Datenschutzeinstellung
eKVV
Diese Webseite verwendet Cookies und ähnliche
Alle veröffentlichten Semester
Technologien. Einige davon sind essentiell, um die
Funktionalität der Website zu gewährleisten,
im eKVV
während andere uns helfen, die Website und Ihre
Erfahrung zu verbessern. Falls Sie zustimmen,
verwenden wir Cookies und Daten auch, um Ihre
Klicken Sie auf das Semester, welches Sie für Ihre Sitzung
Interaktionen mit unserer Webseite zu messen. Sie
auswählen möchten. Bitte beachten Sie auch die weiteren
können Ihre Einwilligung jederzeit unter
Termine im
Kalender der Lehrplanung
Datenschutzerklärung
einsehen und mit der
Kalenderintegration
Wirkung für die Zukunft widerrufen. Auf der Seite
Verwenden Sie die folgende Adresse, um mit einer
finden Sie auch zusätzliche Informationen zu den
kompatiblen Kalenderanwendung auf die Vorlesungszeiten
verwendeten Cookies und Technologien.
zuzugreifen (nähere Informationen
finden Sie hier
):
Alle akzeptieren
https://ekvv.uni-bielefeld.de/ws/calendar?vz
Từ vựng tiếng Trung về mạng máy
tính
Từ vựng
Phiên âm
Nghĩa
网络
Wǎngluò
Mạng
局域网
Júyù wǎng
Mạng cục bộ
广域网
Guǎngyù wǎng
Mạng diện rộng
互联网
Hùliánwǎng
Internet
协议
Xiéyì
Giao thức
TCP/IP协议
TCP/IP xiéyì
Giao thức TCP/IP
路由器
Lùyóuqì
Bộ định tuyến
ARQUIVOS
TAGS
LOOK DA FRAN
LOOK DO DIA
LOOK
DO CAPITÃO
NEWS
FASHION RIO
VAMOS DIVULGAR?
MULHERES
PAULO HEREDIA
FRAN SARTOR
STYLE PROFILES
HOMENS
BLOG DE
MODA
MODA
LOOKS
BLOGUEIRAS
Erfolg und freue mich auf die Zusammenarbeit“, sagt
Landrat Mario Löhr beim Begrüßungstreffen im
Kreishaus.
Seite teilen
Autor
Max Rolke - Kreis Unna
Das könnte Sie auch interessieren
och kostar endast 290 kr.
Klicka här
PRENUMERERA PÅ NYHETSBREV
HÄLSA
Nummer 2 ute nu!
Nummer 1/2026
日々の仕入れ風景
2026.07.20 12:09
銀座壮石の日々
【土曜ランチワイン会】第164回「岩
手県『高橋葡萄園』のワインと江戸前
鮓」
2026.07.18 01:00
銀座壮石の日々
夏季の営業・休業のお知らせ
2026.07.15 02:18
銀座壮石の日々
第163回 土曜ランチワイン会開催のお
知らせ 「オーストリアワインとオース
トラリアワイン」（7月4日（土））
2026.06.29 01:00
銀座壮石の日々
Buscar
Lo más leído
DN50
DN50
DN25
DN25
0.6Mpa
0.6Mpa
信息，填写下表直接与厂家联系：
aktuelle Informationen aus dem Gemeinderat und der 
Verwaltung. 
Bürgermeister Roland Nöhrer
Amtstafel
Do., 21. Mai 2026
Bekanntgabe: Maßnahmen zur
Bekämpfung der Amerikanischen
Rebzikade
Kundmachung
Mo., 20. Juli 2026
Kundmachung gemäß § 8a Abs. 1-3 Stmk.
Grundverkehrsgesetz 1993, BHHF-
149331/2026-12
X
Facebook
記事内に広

What the task requires:
Copy whichever lines in the listing above hold "finden".

Result of the exercise:
finden Sie auch zusätzliche Informationen zu den
finden Sie hier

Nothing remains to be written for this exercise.